Sérgio Godinho – Palavras Com Música (artigo de opinião)

Pop Rock

5 MAIO 1993

PALAVRAS COM MÚSICA

António Lobo Antunes e Manuel Alegre, escritores, solicitados pelo PÚBICO, deram a sua opinião sobre Sérgio Godinho, escritor de canções. Ambos reconheceram qualidade literária nos textos do autor de “Tinta Permanente”.

sg

“Nos anos 60, com o José Afonso, sobretudo, mas também com José Mário Branco e Fausto, começaram a aparecer letras de canções de uma grande qualidade.” Quem o diz é António Lobo Antunes, escritor cujas palavras Vitorino recentemente musicou em “Eu que me comovo por tudo e por nada”. “Parece-me muito difícil fazer letras como as que o Sérgio Godinho faz. Conseguir tornar poéticas palavras por vezes muito pouco poéticas.” Para o autor do “Tratado das Paixões da Alma”, “há bastantes mal-entendidos à volta da palavra ‘escritor’”. Se “em relação aos livros há que distinguir entre ‘escritores’ e ‘fazedores de livros’, diz, “em relação à música passa-se o mesmo, entre ‘escritores de canções’ e ‘fazedores de canções’”.
Escritor de canções, segundo Lobo Antunes, “tem que ver com duas coisas fundamentais: o talento e o trabalho. E com uma honestidade intelectual, uma questão de fidelidade a si próprio, não tentar vender gato por lebre, não piscar o olho ao público”. “Em literatura, há tipos que encontraram uma receita de sucesso e depois de limitaram a repeti-la”, continua, “um escritor honesto seria aquele que correria riscos cada vez que fizesse um novo trabalho. Parece-me que é o que o Sérgio Godinho faz”.
Serão assim tão diferentes o poeta e o escritor de canções? Lobo Antunes é de opinião que, “quando se escreve só poesia, há apenas a preocupação com as palavras”. “O dramático da canção é tentar dizer muita coisa em três minutos.
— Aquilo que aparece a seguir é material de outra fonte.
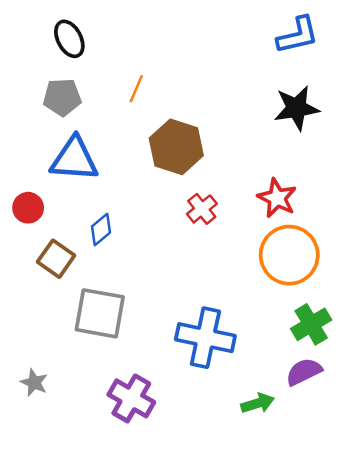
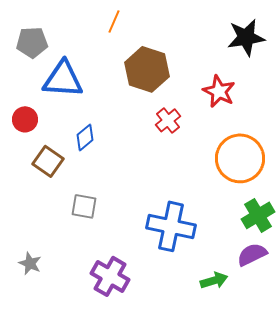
gray pentagon: (62, 97) -> (32, 42), moved
red star: (277, 198) -> (219, 91), moved
gray square: (100, 313) -> (84, 206), size x0.6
É mais fácil com um romance, em que se tem 300 ou 400 páginas…”
Quanto a Manuel Alegre, também ele autor de poemas musicados, entre outros, por Adriano Correia de Oliveira, Alain Roman, Vitorino e José Niza, pensa que a tradição dos escritores de canções “vem de muito longe, dos provençais, que compunham, escreviam e cantavam”. Manuel Alegre, como Lobo Antunes, aponta José Afonso como pioneiro. De Sérgio Godinho diz que “recuperou aquela tradição, sendo moderno” e que o fez “com bastante felicidade, inspirando-se também”, supõe, “em alguns exemplos da música brasileira e francesa, mas com inegável originalidade”.
Sobre a diferença entre poesia e poesia para canções, Manuel Alegre afirma que “toda a grande poesia, desde o início, de Homero à ‘Bíblia’, até Camões e aos grandes poetas”, se inscreve numa máxima de Ezra Pound: “A poesia e a música nasceram juntas.” “Quando a poesia se separa da música, normalmente degenera.” Segundo o poeta de “Babilónia”, “a grande poesia é mesmo para ficar no ouvido, para ser dita, para ser cantada, para ser decorada, para ser partilhada. Há poemas de Camões que parecem ter sido escritos para serem cantados, para serem cantados pela Amália.”